El proyecto de investigación de la Escuela Politécnica de Mieres trata de calibrar el combustible que puede aportar una plantación de distintas árboles de la región de Asturias.
El departamento de Ingeniería Agroforestal de la Escuela Politécnica de Mieres es uno de los más activos a la hora de desarrollar proyectos de investigación. En estos momentos en los que se habla tanto de ahorro energético y de la necesidad de buscar nuevas fuentes para generar una energía más limpia, el departamento está desarrollando proyectos que buscan avanzar en los llamados cultivos energéticos.
El proyecto que está desarrollando este grupo de investigación, del que está al frente la subdirectora de la Escuela, Asunción Cámara Obregón, experimenta con plantaciones de especies autóctonas de crecimiento muy rápido, que se cortan en periodos de tiempo que oscilan entre los cinco a diez años y cuyo objetivo principal es la producción de biomasa como combustible, bien en las formas más comunes como pueden ser los habituales pelets o briquetas, o bien, como combustible que se podrían usar en las centrales térmicas, a una escala mucho mayor.
donde la idea es mezclar el carbón con esa biomasa procedente de las plantaciones rápidas en un proceso que se denomina co-combustión y que supone una disminución importante de emisiones de CO2 a la atmósfera respecto a los procesos de combustión convencionales,
explica Cámara. La mezcla habitual de carbón con biomasa suele estar en proporciones del orden de 90 / 10, manteniendo de esta forma al carbón como combustible principal.
Entre estos proyectos ecológicamente sostenibles, la Escuela Politécnica también está desarrollando otros trabajos que, al igual que el anterior, tienen relación directa con el denominado cambio climático. «El objetivo fundamental es la cuantificación de biomasa de masas arboladas de especies como castaño, pino radiata o pinaster eucalipto, haya o roble a cualquier edad a lo largo de su ciclo vital», dice Cámara.
En definitiva, se trata de conocer la producción de biomasa seca en toneladas, hectárea y año de un rodal arbolado.
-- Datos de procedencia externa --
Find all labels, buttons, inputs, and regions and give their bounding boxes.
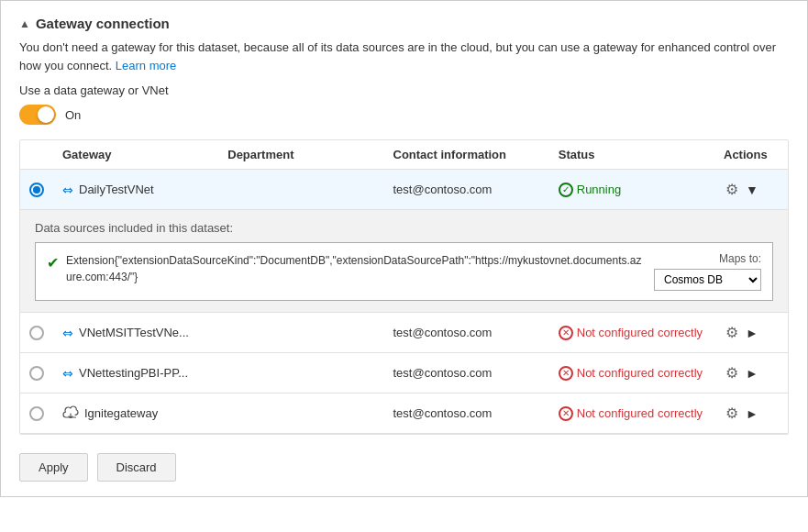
gateway-cell-2: ⇔ VNetMSITTestVNe... bbox=[53, 326, 218, 340]
contact-text-2: test@contoso.com bbox=[393, 326, 493, 339]
datasource-box: ✔ Extension{"extensionDataSourceKind":"D… bbox=[35, 242, 773, 301]
contact-text-1: test@contoso.com bbox=[393, 183, 493, 196]
gear-button-3[interactable]: ⚙ bbox=[724, 362, 740, 383]
gateway-name-1: DailyTestVNet bbox=[79, 183, 154, 196]
table-row: Ignitegateway test@contoso.com ✕ Not con… bbox=[20, 393, 788, 434]
collapse-icon[interactable]: ▲ bbox=[19, 17, 30, 30]
chevron-right-button-3[interactable]: ► bbox=[744, 364, 760, 382]
gear-button-2[interactable]: ⚙ bbox=[724, 322, 740, 343]
radio-cell-2[interactable] bbox=[20, 326, 53, 340]
radio-btn-2[interactable] bbox=[29, 326, 44, 340]
contact-text-3: test@contoso.com bbox=[393, 366, 493, 380]
contact-cell-1: test@contoso.com bbox=[384, 183, 549, 196]
gateway-name-4: Ignitegateway bbox=[84, 406, 158, 420]
actions-cell-2: ⚙ ► bbox=[714, 322, 788, 343]
datasource-text: Extension{"extensionDataSourceKind":"Doc… bbox=[66, 252, 645, 285]
gateway-name-2: VNetMSITTestVNe... bbox=[79, 326, 189, 339]
radio-cell-4[interactable] bbox=[20, 406, 53, 421]
gateway-name-3: VNettestingPBI-PP... bbox=[79, 366, 188, 380]
status-error-4: ✕ Not configured correctly bbox=[559, 406, 703, 421]
network-icon-3: ⇔ bbox=[62, 366, 73, 381]
gateway-toggle[interactable] bbox=[19, 105, 56, 125]
status-cell-3: ✕ Not configured correctly bbox=[549, 366, 714, 381]
radio-btn-4[interactable] bbox=[29, 406, 44, 421]
status-error-2: ✕ Not configured correctly bbox=[559, 326, 703, 340]
x-circle-icon-4: ✕ bbox=[559, 406, 573, 421]
toggle-knob bbox=[38, 106, 54, 123]
expanded-datasource-section: Data sources included in this dataset: ✔… bbox=[20, 210, 788, 313]
chevron-right-button-4[interactable]: ► bbox=[744, 405, 760, 423]
datasource-right: Maps to: Cosmos DB Azure SQL Azure Blob bbox=[654, 252, 761, 291]
radio-btn-1[interactable] bbox=[29, 183, 44, 197]
datasource-left: ✔ Extension{"extensionDataSourceKind":"D… bbox=[47, 252, 645, 285]
gateway-cell-1: ⇔ DailyTestVNet bbox=[53, 183, 218, 197]
actions-cell-4: ⚙ ► bbox=[714, 403, 788, 424]
radio-cell-1[interactable] bbox=[20, 183, 53, 197]
radio-cell-3[interactable] bbox=[20, 366, 53, 381]
toggle-row: On bbox=[19, 105, 789, 125]
toggle-section-label: Use a data gateway or VNet bbox=[19, 83, 789, 97]
apply-button[interactable]: Apply bbox=[19, 453, 88, 482]
toggle-on-label: On bbox=[65, 108, 81, 122]
contact-text-4: test@contoso.com bbox=[393, 406, 493, 420]
maps-to-select[interactable]: Cosmos DB Azure SQL Azure Blob bbox=[654, 269, 761, 291]
gear-button-4[interactable]: ⚙ bbox=[724, 403, 740, 424]
gateway-table: Gateway Department Contact information S… bbox=[19, 139, 789, 435]
status-error-3: ✕ Not configured correctly bbox=[559, 366, 703, 381]
col-status: Status bbox=[549, 148, 714, 161]
status-running-1: ✓ Running bbox=[559, 183, 621, 197]
table-row: ⇔ VNetMSITTestVNe... test@contoso.com ✕ … bbox=[20, 313, 788, 353]
panel-title-text: Gateway connection bbox=[36, 16, 170, 31]
status-text-3: Not configured correctly bbox=[577, 366, 703, 380]
network-icon-1: ⇔ bbox=[62, 183, 73, 197]
status-cell-2: ✕ Not configured correctly bbox=[549, 326, 714, 340]
cloud-icon-4 bbox=[62, 405, 79, 421]
check-circle-icon-1: ✓ bbox=[559, 183, 573, 197]
maps-to-label: Maps to: bbox=[719, 252, 761, 265]
contact-cell-2: test@contoso.com bbox=[384, 326, 549, 339]
status-text-1: Running bbox=[577, 183, 621, 196]
datasource-check-icon: ✔ bbox=[47, 254, 59, 272]
gateway-cell-4: Ignitegateway bbox=[53, 405, 218, 421]
table-header: Gateway Department Contact information S… bbox=[20, 140, 788, 170]
chevron-right-button-2[interactable]: ► bbox=[744, 324, 760, 342]
panel-description: You don't need a gateway for this datase… bbox=[19, 39, 789, 74]
status-text-4: Not configured correctly bbox=[577, 406, 703, 420]
actions-cell-3: ⚙ ► bbox=[714, 362, 788, 383]
radio-btn-3[interactable] bbox=[29, 366, 44, 381]
x-circle-icon-2: ✕ bbox=[559, 326, 573, 340]
col-radio bbox=[20, 148, 53, 161]
x-circle-icon-3: ✕ bbox=[559, 366, 573, 381]
gateway-connection-panel: ▲ Gateway connection You don't need a ga… bbox=[0, 0, 808, 497]
panel-title-row: ▲ Gateway connection bbox=[19, 16, 789, 31]
col-gateway: Gateway bbox=[53, 148, 218, 161]
col-department: Department bbox=[218, 148, 383, 161]
col-contact: Contact information bbox=[384, 148, 549, 161]
actions-cell-1: ⚙ ▼ bbox=[714, 179, 788, 200]
gear-button-1[interactable]: ⚙ bbox=[724, 179, 740, 200]
gateway-cell-3: ⇔ VNettestingPBI-PP... bbox=[53, 366, 218, 381]
status-text-2: Not configured correctly bbox=[577, 326, 703, 339]
status-cell-1: ✓ Running bbox=[549, 183, 714, 197]
contact-cell-4: test@contoso.com bbox=[384, 406, 549, 420]
col-actions: Actions bbox=[714, 148, 788, 161]
table-row: ⇔ DailyTestVNet test@contoso.com ✓ Runni… bbox=[20, 170, 788, 210]
learn-more-link[interactable]: Learn more bbox=[116, 59, 176, 72]
status-cell-4: ✕ Not configured correctly bbox=[549, 406, 714, 421]
network-icon-2: ⇔ bbox=[62, 326, 73, 340]
discard-button[interactable]: Discard bbox=[97, 453, 176, 482]
contact-cell-3: test@contoso.com bbox=[384, 366, 549, 380]
table-row: ⇔ VNettestingPBI-PP... test@contoso.com … bbox=[20, 353, 788, 393]
chevron-down-button-1[interactable]: ▼ bbox=[744, 181, 760, 199]
footer-buttons: Apply Discard bbox=[19, 449, 789, 482]
datasource-label: Data sources included in this dataset: bbox=[35, 221, 773, 235]
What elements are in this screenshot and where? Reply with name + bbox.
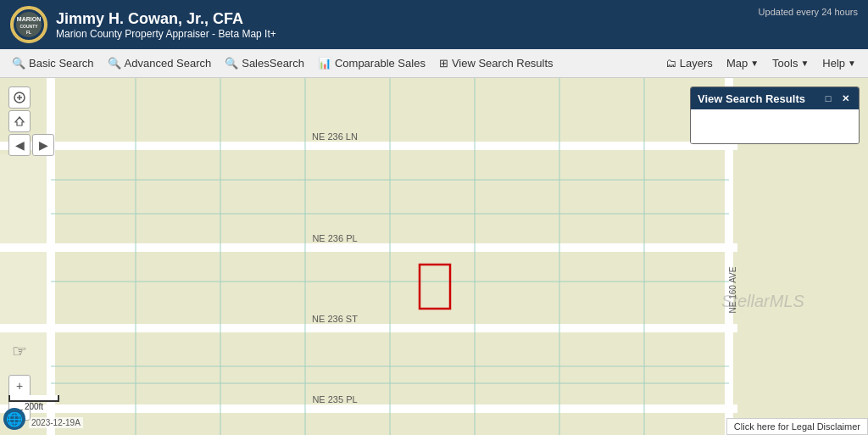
- zoom-in-button[interactable]: +: [8, 375, 31, 397]
- search-results-header: View Search Results □ ✕: [691, 87, 859, 109]
- app-title-sub: Marion County Property Appraiser - Beta …: [56, 28, 276, 40]
- svg-text:MARION: MARION: [17, 16, 41, 22]
- pan-left-button[interactable]: ◀: [8, 134, 31, 156]
- layers-icon: 🗂: [665, 57, 676, 70]
- search-results-header-icons: □ ✕: [821, 92, 852, 105]
- nav-map[interactable]: Map ▼: [720, 53, 765, 73]
- map-dropdown-icon: ▼: [750, 59, 759, 68]
- pan-arrows: ◀ ▶: [8, 134, 54, 156]
- pan-right-button[interactable]: ▶: [32, 134, 54, 156]
- svg-rect-24: [0, 154, 49, 409]
- nav-view-search-results[interactable]: ⊞ View Search Results: [432, 53, 560, 73]
- svg-text:NE 236 LN: NE 236 LN: [312, 131, 358, 142]
- nav-map-label: Map: [726, 57, 748, 70]
- close-panel-button[interactable]: ✕: [838, 92, 852, 105]
- nav-basic-search-label: Basic Search: [29, 57, 94, 70]
- nav-basic-search[interactable]: 🔍 Basic Search: [5, 53, 101, 73]
- date-stamp: 2023-12-19A: [29, 417, 83, 428]
- svg-text:COUNTY: COUNTY: [19, 24, 38, 29]
- minimize-icon: □: [826, 93, 832, 103]
- zoom-in-icon: +: [16, 379, 23, 393]
- tools-dropdown-icon: ▼: [800, 59, 809, 68]
- zoom-extent-button[interactable]: [8, 86, 31, 109]
- search-results-panel: View Search Results □ ✕: [690, 86, 860, 144]
- search-results-body: [691, 109, 859, 143]
- nav-advanced-search[interactable]: 🔍 Advanced Search: [101, 53, 219, 73]
- nav-comparable-sales[interactable]: 📊 Comparable Sales: [311, 53, 432, 73]
- search-icon: 🔍: [12, 57, 25, 70]
- nav-layers-label: Layers: [680, 57, 713, 70]
- legal-disclaimer-button[interactable]: Click here for Legal Disclaimer: [726, 418, 868, 435]
- search-results-title: View Search Results: [698, 92, 805, 105]
- hand-cursor-icon: ☞: [12, 341, 27, 361]
- nav-advanced-search-label: Advanced Search: [125, 57, 212, 70]
- svg-marker-35: [15, 117, 24, 125]
- app-header: MARION COUNTY FL Jimmy H. Cowan, Jr., CF…: [0, 0, 868, 49]
- map-container[interactable]: NE 236 LN NE 236 PL NE 236 ST NE 235 PL …: [0, 78, 868, 435]
- scale-line: [8, 395, 59, 402]
- app-title-block: Jimmy H. Cowan, Jr., CFA Marion County P…: [56, 10, 276, 40]
- nav-sales-search-label: SalesSearch: [242, 57, 304, 70]
- svg-text:NE 236 ST: NE 236 ST: [312, 314, 358, 324]
- nav-tools-label: Tools: [772, 57, 798, 70]
- close-icon: ✕: [842, 93, 849, 104]
- nav-tools[interactable]: Tools ▼: [765, 53, 815, 73]
- nav-help[interactable]: Help ▼: [815, 53, 863, 73]
- nav-view-search-results-label: View Search Results: [452, 57, 554, 70]
- home-button[interactable]: [8, 110, 31, 132]
- search-icon-3: 🔍: [225, 57, 238, 70]
- nav-right-group: 🗂 Layers Map ▼ Tools ▼ Help ▼: [659, 53, 863, 73]
- nav-help-label: Help: [822, 57, 845, 70]
- globe-icon[interactable]: 🌐: [3, 408, 25, 430]
- svg-text:NE 236 PL: NE 236 PL: [312, 233, 357, 243]
- navbar: 🔍 Basic Search 🔍 Advanced Search 🔍 Sales…: [0, 49, 868, 78]
- svg-text:NE 235 PL: NE 235 PL: [312, 394, 357, 404]
- chart-icon: 📊: [318, 57, 331, 70]
- legal-disclaimer-label: Click here for Legal Disclaimer: [734, 421, 860, 432]
- svg-text:FL: FL: [26, 30, 31, 35]
- app-title-main: Jimmy H. Cowan, Jr., CFA: [56, 10, 276, 28]
- nav-sales-search[interactable]: 🔍 SalesSearch: [218, 53, 311, 73]
- svg-text:StellarMLS: StellarMLS: [721, 292, 804, 310]
- updated-text: Updated every 24 hours: [759, 7, 858, 17]
- nav-comparable-sales-label: Comparable Sales: [335, 57, 426, 70]
- app-logo: MARION COUNTY FL: [10, 6, 47, 43]
- search-icon-2: 🔍: [108, 57, 121, 70]
- minimize-panel-button[interactable]: □: [821, 92, 835, 105]
- map-controls-left: ◀ ▶: [8, 86, 54, 156]
- grid-icon: ⊞: [439, 57, 448, 70]
- help-dropdown-icon: ▼: [848, 59, 856, 68]
- nav-layers[interactable]: 🗂 Layers: [659, 53, 720, 73]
Estos resultados tienen una doble interpretación, por un lado «aportan una información cuantificada sobre el recurso energético disponible». La segunda interpretación permite conocer «cuánto CO2 acumula una masa forestal, puesto que a través de unos factores de transformación sencillos es posible pasar de toneladas de biomasa por hectárea y año a tonelada de CO2 por hectárea y año», asegura Asunción Cámara.
¿Qué quiere decir esto?, que podemos conocer la capacidad de un bosque determinado como sumidero de CO2 y por tanto en qué medida contribuye a la mitigación del cambio climático.
estás ecuaciones nos permiten identificar la edad óptima para que al cortar hayamos maximizado su potencial como productor de madera, como productor de biomasa energética y como sumidero de carbono.
El trabajo de campo para la construcción de estas herramientas es lento y tedioso. «Una vez seleccionada la especie forestal con la que se va a trabajar hay que localizar rodales en todo el territorio regional que representen una situación intermedia de los bosques que suelen formar la especie concreta, normalmente hablamos de masas puras, es decir, de rodales donde más del 80% de los árboles que lo componen son de la especie estudiada», explica Cámara.
En estos momentos hay ecuaciones de este tipo en Asturias para castaño, eucalipto, pino radiata y pino pinaster. Se empieza a trabajar ahora con el haya y «es posible que en algo más de un año tengamos resultados mucho más fiables puesto que en este caso se plantea una muestra mucho mayor». Estos trabajos has sido financiados por la Fundación Asturiana de la Energía (FAEN), con sede en Mieres.